(Dataset entries)
============

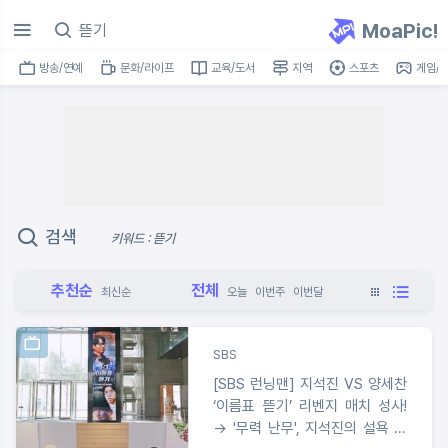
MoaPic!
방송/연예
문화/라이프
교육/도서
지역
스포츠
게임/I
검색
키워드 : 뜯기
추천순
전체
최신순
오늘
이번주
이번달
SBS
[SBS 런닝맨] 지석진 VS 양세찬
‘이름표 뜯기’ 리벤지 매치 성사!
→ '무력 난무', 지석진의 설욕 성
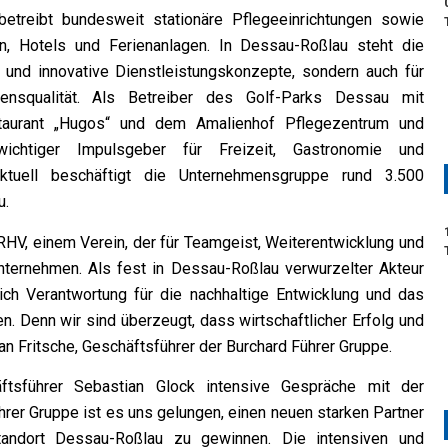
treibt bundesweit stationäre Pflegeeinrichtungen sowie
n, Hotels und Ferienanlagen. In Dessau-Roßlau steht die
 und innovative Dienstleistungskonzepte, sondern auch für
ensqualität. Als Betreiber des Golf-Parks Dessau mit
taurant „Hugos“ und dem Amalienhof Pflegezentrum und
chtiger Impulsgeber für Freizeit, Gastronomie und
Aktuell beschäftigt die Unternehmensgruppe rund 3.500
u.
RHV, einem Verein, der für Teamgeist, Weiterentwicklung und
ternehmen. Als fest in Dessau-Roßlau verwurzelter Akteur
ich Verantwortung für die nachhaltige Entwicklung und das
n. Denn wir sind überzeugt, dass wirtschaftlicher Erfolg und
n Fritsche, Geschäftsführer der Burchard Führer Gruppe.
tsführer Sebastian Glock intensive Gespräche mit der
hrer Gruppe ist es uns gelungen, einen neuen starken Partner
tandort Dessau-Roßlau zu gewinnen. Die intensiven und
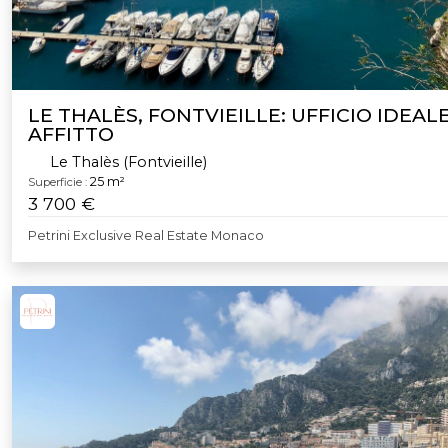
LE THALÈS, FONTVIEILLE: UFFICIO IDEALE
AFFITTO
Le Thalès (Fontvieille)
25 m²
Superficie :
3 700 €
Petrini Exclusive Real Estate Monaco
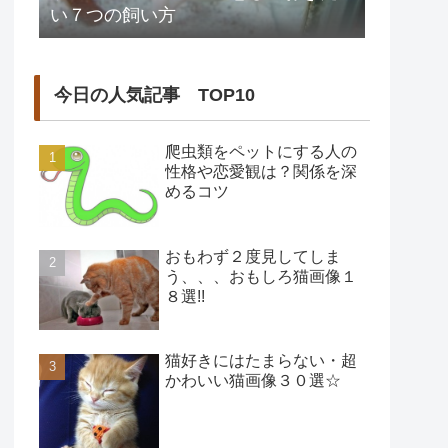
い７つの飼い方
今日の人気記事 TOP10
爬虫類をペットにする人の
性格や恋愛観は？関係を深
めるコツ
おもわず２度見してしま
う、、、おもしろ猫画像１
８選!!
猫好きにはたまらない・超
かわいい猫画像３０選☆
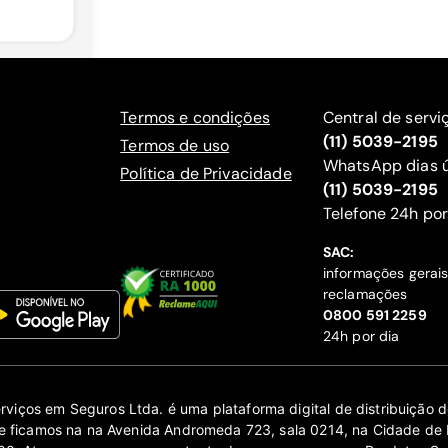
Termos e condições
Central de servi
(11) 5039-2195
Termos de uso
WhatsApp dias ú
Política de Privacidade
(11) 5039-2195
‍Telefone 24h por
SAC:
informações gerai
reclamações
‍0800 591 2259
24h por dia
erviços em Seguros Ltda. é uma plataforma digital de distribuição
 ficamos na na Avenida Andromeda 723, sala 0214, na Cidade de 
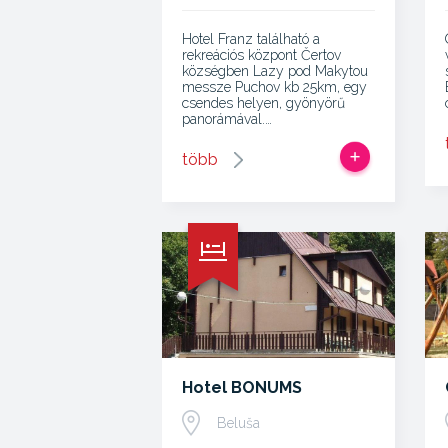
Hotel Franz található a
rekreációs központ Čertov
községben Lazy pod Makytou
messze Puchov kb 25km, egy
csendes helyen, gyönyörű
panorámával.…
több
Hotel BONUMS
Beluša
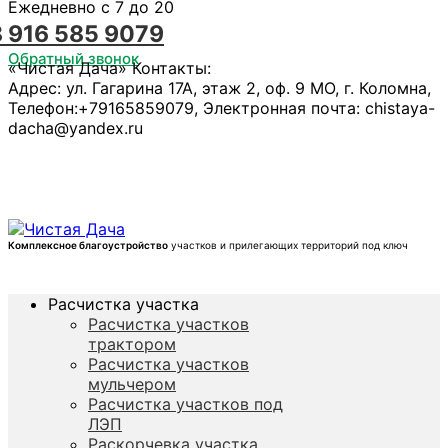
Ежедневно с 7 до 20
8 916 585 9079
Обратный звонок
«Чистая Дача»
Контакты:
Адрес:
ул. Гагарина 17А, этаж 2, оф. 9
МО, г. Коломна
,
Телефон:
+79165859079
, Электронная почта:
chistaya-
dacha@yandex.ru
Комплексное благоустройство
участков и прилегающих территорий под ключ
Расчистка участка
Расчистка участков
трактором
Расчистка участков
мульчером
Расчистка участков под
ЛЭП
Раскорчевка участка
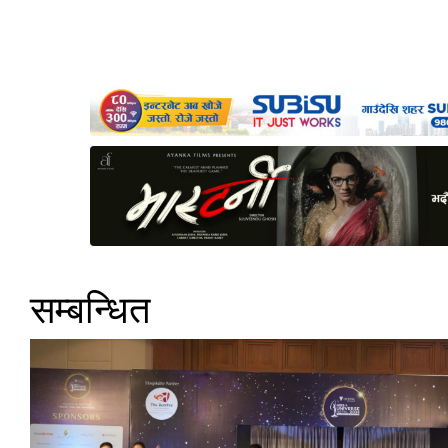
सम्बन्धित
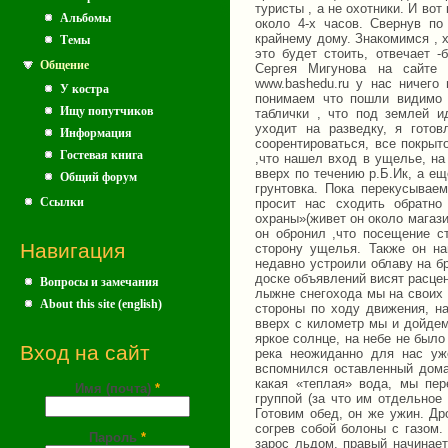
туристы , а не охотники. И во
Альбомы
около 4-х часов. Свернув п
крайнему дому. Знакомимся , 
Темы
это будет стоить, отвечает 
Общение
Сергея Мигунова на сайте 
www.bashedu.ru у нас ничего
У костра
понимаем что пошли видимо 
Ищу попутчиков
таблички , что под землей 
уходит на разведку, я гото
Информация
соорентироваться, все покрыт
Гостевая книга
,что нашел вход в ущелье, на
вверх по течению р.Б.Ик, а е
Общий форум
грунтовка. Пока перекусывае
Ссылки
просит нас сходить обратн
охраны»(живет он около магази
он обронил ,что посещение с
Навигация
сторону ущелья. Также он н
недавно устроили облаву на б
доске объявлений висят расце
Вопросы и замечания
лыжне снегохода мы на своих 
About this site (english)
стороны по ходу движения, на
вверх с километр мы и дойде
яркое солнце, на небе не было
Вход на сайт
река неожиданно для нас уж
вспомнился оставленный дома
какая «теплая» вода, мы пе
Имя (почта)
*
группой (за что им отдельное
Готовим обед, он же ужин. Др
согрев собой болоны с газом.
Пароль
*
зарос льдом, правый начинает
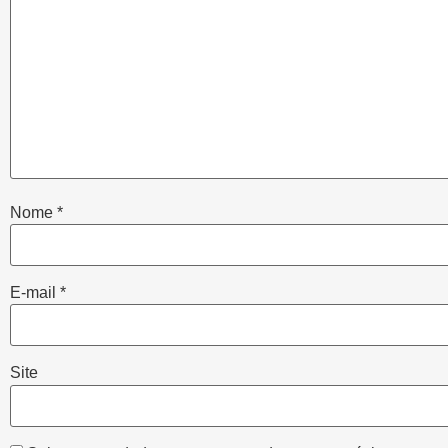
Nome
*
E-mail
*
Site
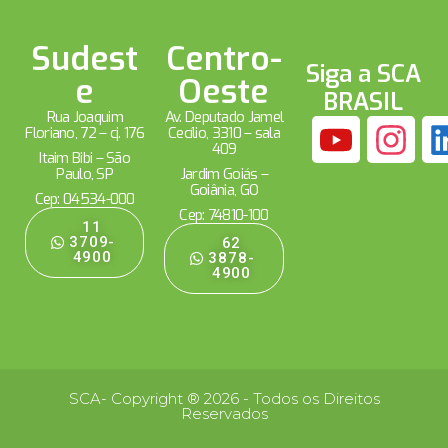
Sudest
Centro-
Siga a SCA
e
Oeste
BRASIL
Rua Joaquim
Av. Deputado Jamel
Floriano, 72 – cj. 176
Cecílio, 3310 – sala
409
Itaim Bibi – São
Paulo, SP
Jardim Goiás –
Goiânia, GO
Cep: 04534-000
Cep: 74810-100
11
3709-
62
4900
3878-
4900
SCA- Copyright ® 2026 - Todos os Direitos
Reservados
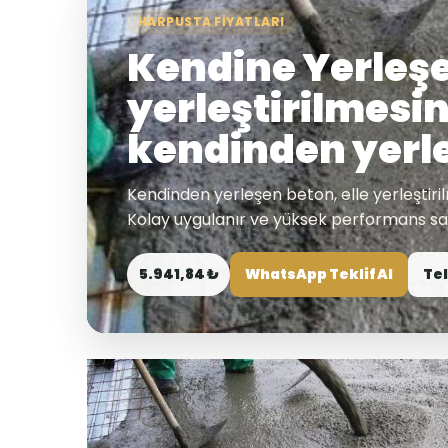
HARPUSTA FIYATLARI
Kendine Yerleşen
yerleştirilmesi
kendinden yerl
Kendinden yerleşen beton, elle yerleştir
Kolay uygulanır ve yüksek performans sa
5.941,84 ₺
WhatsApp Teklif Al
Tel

============

Exercise directions:
Copy each line containing the word "участка" from the data.

Solution to the exercise:
Расчистка участка
Раскорчевка участка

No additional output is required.